Из набросков Володина: «У Эфроса нет явно социальных тенденций. Но — в то время, как все привыкли говорить от имени народа, от имени партии и правительства — он умеет говорить только от себя лично. И это личное оказалось нужным и важным для многих. „Всю жизнь я быть хотел как все. Но век в своей красе сильнее моего нытья и хочет быть как я“. В его спектаклях всегда видно, что сейчас болит у режиссера, чем живет, на что негодует. Вот как он рассказывает о своих замыслах. „Дон Жуан“ — это здоровенное быдло, у него много баб, много жратвы, он грызет мясо — у него жир течет, это хам, ему все позволено. А Командор — худенький, тщедушный человечек, это интеллигент. Мольер сам чувствовал себя бесправным, обделенным, королю все можно — у него бабы, богатство, ему все позволено, а Мольеру — ничего. Когда Командор жмет руку Дон Жуану — это месть Мольера, это Бог наказал Дон Жуана!.. „Отелло“ — это интеллигентный человек. Ну и что же, что военный, Вершинин тоже был военный. А Яго — это хам, это быдло, он на глазах у всех, у зрителей проводит опыт: „Смотрите, что я с ним сделаю — что хочу, как хочу“. Это фашист! Кстати, и Ромео к концу спектакля по замыслу у него становится фашиствующим хамом, бил кого-то из Капулетти железным прутом» (ОРК ГТБ. Ф. 18. Л. 62).
С. 103
—
«Всего несколько слов в честь господина де Мольер» — телевизионный спектакль. Постановка А. Эфроса по пьесе «Мольер» («Кабала святош»), роману «Жизнь господина де Мольера» М. Булгакова и пьесе «Дон-Жуан» Ж.-Б. Мольера. ЦТ, 1973, повторный показ — 1989.

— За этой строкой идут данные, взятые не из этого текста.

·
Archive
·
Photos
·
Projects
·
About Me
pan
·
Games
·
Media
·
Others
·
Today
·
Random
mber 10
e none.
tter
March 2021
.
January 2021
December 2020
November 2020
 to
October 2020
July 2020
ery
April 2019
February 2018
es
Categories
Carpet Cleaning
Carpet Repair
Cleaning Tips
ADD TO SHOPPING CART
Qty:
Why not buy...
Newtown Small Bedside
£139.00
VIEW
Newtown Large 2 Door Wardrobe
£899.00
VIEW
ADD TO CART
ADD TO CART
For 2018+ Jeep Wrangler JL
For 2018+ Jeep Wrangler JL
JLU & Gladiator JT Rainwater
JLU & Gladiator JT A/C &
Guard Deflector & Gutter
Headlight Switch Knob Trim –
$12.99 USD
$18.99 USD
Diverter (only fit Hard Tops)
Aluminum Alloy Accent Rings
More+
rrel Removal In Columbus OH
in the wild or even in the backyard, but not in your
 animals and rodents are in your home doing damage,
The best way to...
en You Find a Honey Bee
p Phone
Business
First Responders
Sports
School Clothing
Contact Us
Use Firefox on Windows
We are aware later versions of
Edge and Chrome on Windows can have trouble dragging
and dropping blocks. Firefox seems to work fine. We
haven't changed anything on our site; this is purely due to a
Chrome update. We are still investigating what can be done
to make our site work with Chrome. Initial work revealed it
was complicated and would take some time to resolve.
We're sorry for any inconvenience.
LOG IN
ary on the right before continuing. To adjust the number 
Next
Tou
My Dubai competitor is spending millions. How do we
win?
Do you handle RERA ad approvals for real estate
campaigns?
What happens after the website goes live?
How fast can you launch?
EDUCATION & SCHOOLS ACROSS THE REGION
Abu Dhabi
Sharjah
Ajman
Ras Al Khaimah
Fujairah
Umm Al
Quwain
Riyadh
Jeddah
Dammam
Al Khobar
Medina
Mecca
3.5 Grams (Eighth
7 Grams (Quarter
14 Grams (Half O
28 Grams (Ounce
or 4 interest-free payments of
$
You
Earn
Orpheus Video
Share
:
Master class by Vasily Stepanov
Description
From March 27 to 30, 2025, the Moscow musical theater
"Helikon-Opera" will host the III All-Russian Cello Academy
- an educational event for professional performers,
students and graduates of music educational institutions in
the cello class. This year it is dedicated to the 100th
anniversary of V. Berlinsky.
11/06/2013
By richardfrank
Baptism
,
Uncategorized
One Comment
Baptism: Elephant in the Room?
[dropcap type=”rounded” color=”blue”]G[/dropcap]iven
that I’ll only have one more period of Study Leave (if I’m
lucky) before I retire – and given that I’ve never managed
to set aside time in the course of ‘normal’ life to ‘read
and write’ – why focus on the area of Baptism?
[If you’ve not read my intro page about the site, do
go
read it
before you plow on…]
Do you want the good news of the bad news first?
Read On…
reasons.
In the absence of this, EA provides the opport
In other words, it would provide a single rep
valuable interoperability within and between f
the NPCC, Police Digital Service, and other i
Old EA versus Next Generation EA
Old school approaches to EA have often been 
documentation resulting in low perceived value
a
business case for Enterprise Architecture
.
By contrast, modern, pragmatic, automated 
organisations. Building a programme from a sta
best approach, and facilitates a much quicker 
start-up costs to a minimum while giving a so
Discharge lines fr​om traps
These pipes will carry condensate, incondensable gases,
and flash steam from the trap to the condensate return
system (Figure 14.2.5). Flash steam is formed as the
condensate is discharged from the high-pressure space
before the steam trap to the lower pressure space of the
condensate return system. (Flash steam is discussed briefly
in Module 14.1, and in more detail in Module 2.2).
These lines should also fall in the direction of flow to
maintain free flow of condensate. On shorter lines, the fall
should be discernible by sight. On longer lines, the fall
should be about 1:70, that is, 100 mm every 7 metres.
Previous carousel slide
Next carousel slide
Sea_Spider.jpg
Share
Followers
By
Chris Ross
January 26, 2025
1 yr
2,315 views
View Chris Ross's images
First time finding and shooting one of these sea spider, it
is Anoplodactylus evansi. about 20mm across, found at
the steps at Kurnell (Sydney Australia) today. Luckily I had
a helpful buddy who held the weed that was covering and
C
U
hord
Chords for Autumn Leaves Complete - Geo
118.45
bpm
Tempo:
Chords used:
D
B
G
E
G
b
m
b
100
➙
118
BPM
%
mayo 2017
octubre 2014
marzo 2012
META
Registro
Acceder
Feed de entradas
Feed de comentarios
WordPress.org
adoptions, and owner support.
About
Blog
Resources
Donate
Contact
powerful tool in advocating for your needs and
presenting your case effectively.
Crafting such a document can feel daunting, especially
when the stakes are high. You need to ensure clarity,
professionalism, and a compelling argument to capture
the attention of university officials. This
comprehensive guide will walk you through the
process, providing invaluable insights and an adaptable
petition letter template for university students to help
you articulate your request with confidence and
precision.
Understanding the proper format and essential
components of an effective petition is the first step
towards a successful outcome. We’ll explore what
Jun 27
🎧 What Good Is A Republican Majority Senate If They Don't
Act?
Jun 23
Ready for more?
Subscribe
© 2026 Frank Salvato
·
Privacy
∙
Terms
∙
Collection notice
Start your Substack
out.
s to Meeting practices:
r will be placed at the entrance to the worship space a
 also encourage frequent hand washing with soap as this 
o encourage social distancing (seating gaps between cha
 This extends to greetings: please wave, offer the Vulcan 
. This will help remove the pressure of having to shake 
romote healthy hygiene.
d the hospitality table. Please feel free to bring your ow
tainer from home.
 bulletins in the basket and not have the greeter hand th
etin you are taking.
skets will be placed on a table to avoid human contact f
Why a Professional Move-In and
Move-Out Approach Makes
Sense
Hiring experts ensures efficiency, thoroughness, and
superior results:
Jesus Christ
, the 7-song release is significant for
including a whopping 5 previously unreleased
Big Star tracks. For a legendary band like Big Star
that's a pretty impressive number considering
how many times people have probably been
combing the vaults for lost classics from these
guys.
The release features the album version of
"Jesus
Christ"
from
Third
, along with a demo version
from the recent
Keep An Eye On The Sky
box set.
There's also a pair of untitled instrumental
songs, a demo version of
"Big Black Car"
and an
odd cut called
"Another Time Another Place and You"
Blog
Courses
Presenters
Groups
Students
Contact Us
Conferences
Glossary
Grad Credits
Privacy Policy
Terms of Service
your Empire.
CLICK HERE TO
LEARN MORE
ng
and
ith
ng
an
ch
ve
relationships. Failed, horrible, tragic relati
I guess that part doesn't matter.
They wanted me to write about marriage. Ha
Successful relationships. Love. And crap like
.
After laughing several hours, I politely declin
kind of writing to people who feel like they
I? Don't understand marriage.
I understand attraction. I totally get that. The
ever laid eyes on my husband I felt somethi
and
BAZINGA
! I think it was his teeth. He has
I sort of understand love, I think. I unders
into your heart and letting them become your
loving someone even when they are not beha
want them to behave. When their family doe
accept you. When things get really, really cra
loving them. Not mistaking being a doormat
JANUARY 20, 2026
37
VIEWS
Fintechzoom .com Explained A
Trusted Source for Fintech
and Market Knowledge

А. М. Смелянский: «В течение четверти века его искусство было своего рода кардиограммой нашей сцены. По „зубцам“ и „волнам“ его спектаклей было видно, каков наш пульс, какая у нас сердечная достаточность или недостаточность. <…> Он начинал рядом с Олегом Ефремовым, продолжал вместе с Юрием Любимовым и Георгием Товстоноговым, которые были его друзьями и художественными оппонентами. В отличие от них он не имел своего театрального дома (его руководство Театром Ленинского комсомола закончилось, к счастью, быстрым изгнанием). Я не оговорился: счастье было в том, что его избавили от той особой ответственности перед режимом, которая сопутствовала любому официальному положению. Он не должен был играть роль первого советского режиссера, как Товстоногов, соответствовать образу официально утвержденного диссидента, которую навязали Любимову. <…>
Низкий болевой порог, как бы отсутствие кожи, в которых он полагал особенность природы больших артистов, были его собственной природой. Он мог заплакать или упасть в обморок от остроты переживания какого-то театрального момента. <…> При этом чуждость, если не враждебность открытому „социальному жесту“, тому, что у нас называлось тогда гражданственностью. Среди всех современных драматургов он предпочитал бескостного, лирического Алексея Арбузова как наиболее „общечеловеческого“. <…>
Он не умел пить — что в нашем театре неестественно. Водка тут с давних пор была чуть ли не единственным доступным болеутоляющим средством… Этого „эликсира бесстрашия“ Эфрос не употреблял.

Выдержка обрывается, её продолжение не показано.